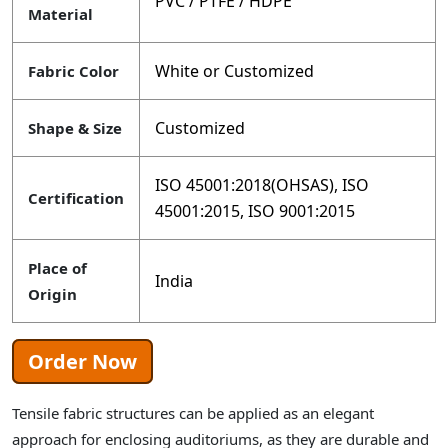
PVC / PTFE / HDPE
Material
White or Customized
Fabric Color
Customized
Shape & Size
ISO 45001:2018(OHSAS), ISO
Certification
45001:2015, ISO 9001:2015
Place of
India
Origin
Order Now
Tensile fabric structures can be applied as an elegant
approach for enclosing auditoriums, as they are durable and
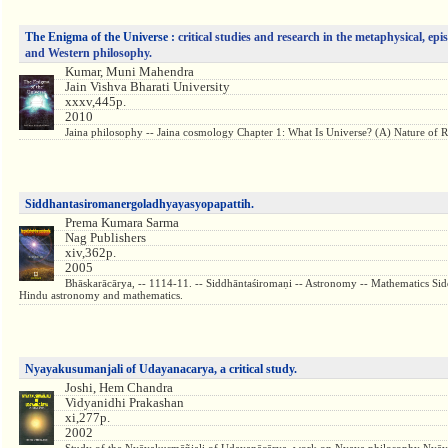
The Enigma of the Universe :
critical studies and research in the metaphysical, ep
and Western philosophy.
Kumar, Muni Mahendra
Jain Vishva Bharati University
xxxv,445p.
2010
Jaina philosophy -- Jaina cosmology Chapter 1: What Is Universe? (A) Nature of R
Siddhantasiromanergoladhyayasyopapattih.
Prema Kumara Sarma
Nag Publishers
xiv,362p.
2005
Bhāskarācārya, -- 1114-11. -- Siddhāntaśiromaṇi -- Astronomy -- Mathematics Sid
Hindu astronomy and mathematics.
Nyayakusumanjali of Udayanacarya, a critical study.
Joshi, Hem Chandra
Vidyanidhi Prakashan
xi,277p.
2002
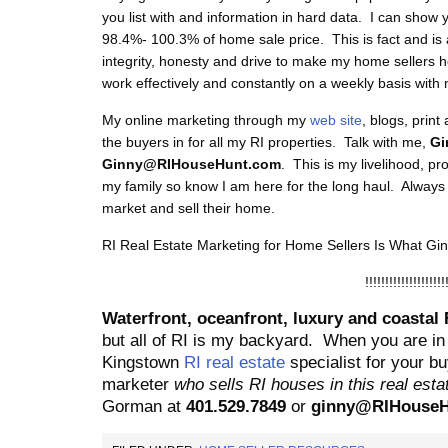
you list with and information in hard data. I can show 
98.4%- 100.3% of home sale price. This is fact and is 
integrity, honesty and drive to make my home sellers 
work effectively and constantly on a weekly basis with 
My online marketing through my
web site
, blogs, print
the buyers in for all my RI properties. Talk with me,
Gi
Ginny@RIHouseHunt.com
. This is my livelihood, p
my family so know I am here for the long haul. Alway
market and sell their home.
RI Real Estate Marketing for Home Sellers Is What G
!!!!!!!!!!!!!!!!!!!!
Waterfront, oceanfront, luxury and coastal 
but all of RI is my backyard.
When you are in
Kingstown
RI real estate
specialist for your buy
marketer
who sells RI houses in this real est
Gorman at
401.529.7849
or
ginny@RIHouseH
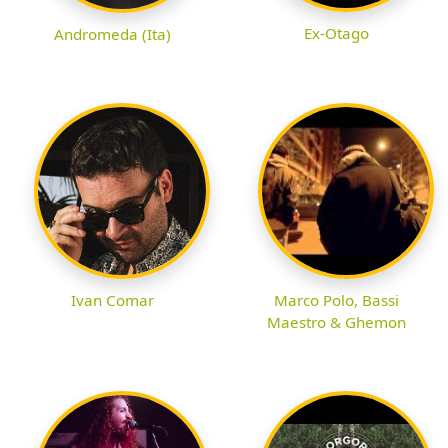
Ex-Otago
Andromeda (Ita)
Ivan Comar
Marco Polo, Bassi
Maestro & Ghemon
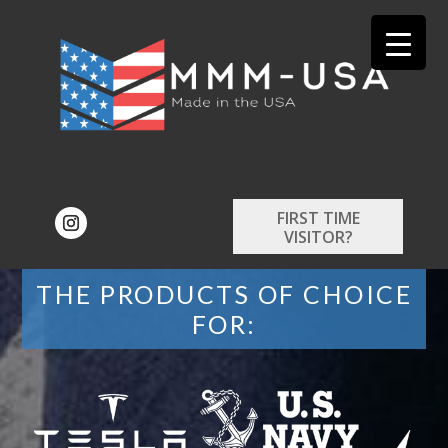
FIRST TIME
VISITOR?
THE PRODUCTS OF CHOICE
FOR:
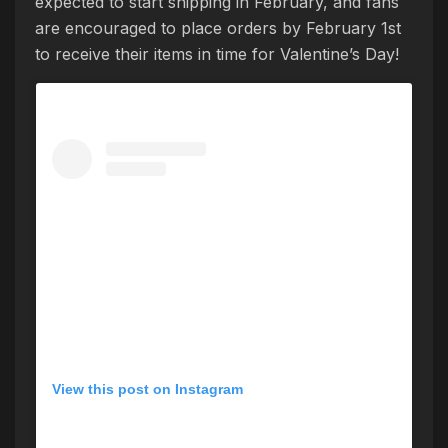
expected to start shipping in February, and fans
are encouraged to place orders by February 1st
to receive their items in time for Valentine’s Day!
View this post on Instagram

--

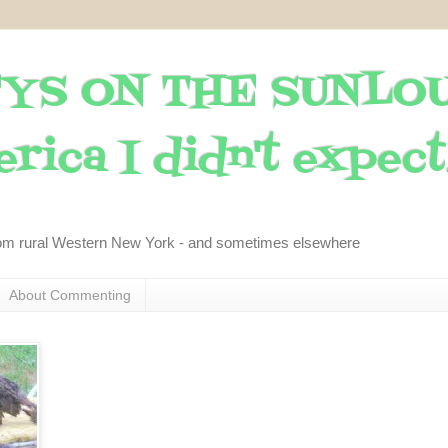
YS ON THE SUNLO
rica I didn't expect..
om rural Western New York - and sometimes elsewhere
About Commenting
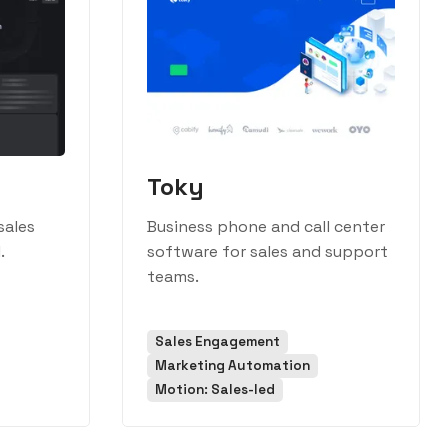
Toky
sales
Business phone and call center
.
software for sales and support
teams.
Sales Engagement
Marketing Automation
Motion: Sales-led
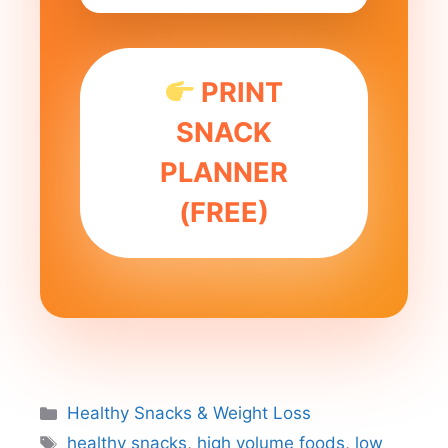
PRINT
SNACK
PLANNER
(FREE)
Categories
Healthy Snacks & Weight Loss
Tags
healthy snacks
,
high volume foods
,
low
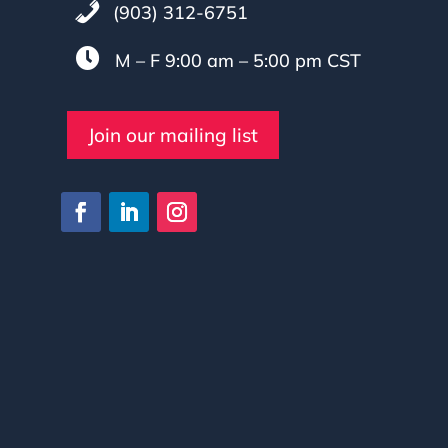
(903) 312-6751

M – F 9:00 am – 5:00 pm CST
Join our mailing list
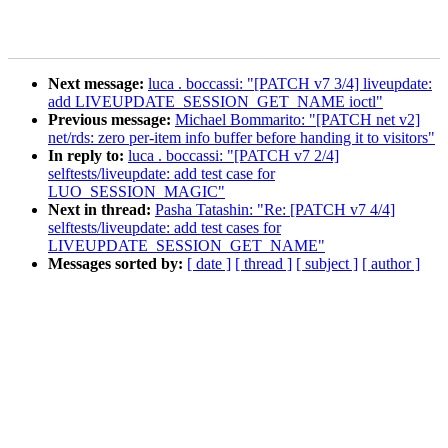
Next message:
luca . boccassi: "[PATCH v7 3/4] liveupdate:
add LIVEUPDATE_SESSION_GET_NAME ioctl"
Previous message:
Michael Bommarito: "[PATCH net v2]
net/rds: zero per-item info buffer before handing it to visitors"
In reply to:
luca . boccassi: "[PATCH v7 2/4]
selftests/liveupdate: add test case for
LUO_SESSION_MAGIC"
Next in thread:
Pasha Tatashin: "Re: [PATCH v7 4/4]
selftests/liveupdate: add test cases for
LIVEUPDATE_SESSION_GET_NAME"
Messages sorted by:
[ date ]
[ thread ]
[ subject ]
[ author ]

--

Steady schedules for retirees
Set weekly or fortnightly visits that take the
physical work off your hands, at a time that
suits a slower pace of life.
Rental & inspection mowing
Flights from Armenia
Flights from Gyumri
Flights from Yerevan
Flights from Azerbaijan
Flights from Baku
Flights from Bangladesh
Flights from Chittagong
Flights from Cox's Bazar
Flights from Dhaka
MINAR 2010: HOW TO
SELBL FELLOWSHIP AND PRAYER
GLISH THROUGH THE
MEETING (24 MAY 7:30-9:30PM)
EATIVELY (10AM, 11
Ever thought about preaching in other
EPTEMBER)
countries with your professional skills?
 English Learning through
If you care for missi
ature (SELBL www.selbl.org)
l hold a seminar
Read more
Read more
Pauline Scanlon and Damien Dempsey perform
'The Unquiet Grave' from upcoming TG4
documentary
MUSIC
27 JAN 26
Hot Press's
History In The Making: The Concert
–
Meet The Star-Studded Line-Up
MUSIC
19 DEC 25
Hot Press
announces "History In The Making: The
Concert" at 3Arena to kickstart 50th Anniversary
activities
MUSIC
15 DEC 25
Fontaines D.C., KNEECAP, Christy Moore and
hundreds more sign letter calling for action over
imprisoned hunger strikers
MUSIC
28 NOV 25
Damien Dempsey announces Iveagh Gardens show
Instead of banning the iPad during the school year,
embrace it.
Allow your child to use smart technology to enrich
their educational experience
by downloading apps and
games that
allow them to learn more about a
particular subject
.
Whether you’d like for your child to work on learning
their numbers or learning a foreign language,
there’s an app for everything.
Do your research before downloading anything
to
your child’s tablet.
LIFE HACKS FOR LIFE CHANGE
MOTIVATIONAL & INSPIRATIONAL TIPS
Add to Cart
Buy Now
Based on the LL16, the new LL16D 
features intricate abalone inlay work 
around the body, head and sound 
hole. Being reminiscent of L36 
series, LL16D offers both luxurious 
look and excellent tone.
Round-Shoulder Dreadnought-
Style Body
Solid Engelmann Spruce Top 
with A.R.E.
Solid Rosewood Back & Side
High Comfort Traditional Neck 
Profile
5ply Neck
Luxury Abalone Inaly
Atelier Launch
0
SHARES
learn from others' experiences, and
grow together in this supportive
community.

--

→ Work item: Please report all lines in the entries where "before" appears.

→ Completed task:
net/rds: zero per-item info buffer before handing it to visitors"
Do your research before downloading anything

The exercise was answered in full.